Humboldt Peak (14,064′), Sangre de Cristo Range

Humboldt Peak is part of the Crestones in the rugged Sangre de Cristo mountain range. The Crestones are a cluster of 14er’s comprising Crestone Peak, Crestone Needle, Kit Carson Peak, Challenger Point, Humboldt Peak, and Columbia Point.

The peak was named after German mountaineer Alexander von Humboldt by locals in the Wet Mountain Valley.

StatsRoute DescriptionDirectionsNotes

Trailhead: Upper or lower South Colony Lakes Trail
Round trip: Upper TH (high clearance vehicles) – 13 miles / 21 km
Lower TH ( passenger cars) – 18.5 miles / 30 km
Elevation: Upper TH 9,950′ – 14,064′ (4,114′) / 3,033m – 4,287m (1,254m)
Lower TH 8,800′ – 14,064′ (5,264′) / 2,682m – 4,287m (1,605m)

The trail climbs the peak from the South Colony Lakes basin, accessed from the east side of the range. This basin is a popular site that is also the base for most climbs of Crestone Peak and Crestone Needle. You start the hike on a very rugged four-wheel drive road that was closed in 2009 as it follows the South Colony drainage.

Once near the lakes there will be Forest Service signs providing information on the area. Going NW (Humboldt Peak cutoff trail) at the junction, takes you to the Upper South Colony Lake.

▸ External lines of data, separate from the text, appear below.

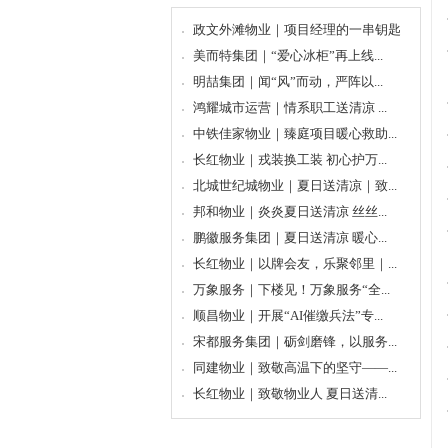
政文外滩物业｜项目经理的一串钥匙
美而特集团｜“爱心冰柜”再上线...
明喆集团｜闻“风”而动，严阵以...
鸿耀城市运营｜情系职工送清凉 ...
中铁佳家物业｜臻庭项目暖心救助...
长红物业｜戎装换工装 初心护万...
北城世纪城物业｜夏日送清凉｜致...
邦和物业｜炎炎夏日送清凉 丝丝...
鹏徽服务集团｜夏日送清凉 暖心...
长红物业｜以牌会友，乐聚邻里｜...
万象服务｜下楼见！万象服务“全...
顺昌物业｜开展“AI催缴兵法”专...
宋都服务集团｜砺剑磨锋，以服务...
同建物业｜致敬高温下的坚守——...
长红物业｜致敬物业人 夏日送清...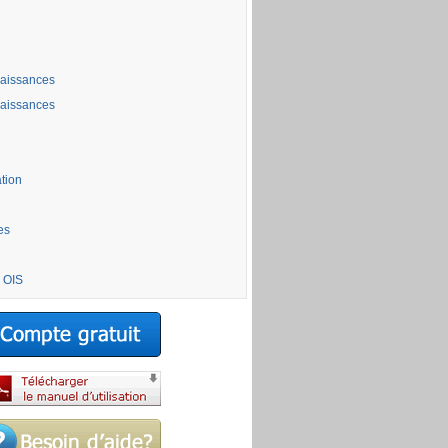
aissances
aissances
ation
es
 OIS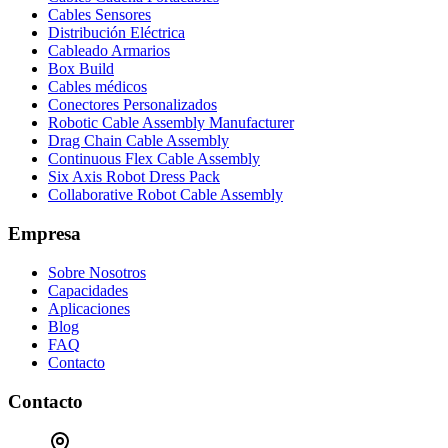
Cables Sensores
Distribución Eléctrica
Cableado Armarios
Box Build
Cables médicos
Conectores Personalizados
Robotic Cable Assembly Manufacturer
Drag Chain Cable Assembly
Continuous Flex Cable Assembly
Six Axis Robot Dress Pack
Collaborative Robot Cable Assembly
Empresa
Sobre Nosotros
Capacidades
Aplicaciones
Blog
FAQ
Contacto
Contacto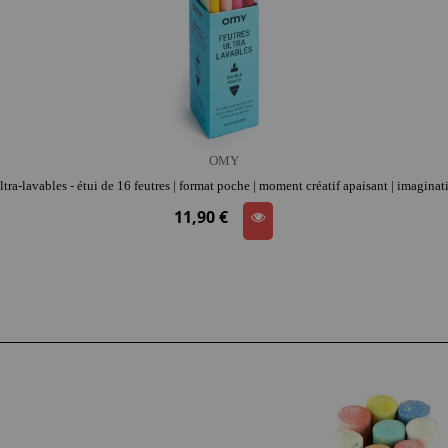
OMY
ra-lavables - étui de 16 feutres | format poche | moment créatif apaisant | imaginat
11,90 €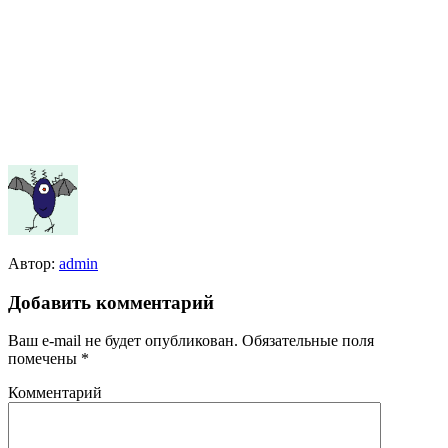
Автор:
admin
Добавить комментарий
Ваш e-mail не будет опубликован.
Обязательные поля
помечены
*
Комментарий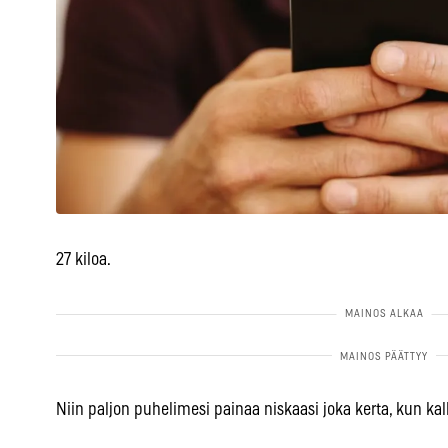
27 kiloa.
Niin paljon puhelimesi painaa niskaasi joka kerta, kun kall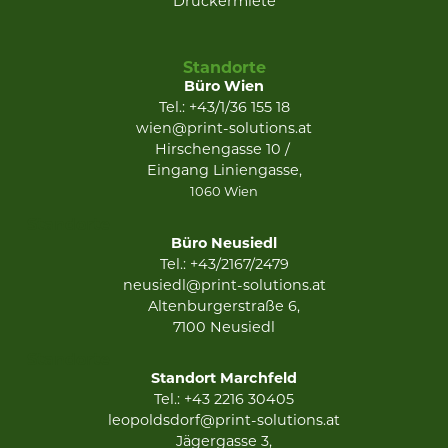
Druckermiete
Standorte
Büro Wien
Tel.: +43/1/36 155 18
wien@print-solutions.at
Hirschengasse 10 /
Eingang Liniengasse,
1060 Wien
Standorte
Büro Neusiedl
Tel.: +43/2167/2479
neusiedl@print-solutions.at
Altenburgerstraße 6,
7100 Neusiedl
Standorte
Standort Marchfeld
Tel.:
+43 2216 30405
leopoldsdorf@print-solutions.at
Jägergasse 3,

The trail climbs steeply to the ridge from the upper lake. Once on the ridge stay to the center for the safest scramble to the summit. The northern side is treacherous with a steep drop for most of the remaining route.

Once on the false summit, head to the northeast to the true summit along large talus.

This is an extremely long and exhausting hike to do in a single day. I would recommend camping at the lakes and breaking it up, especially if parking at the lower trailhead.

The road conditions to the upper trailhead on 9/5/20 were terrible. I would not recommend driving to the upper trailhead without a high clearance vehicle.

No camping within 300′ of the lakes.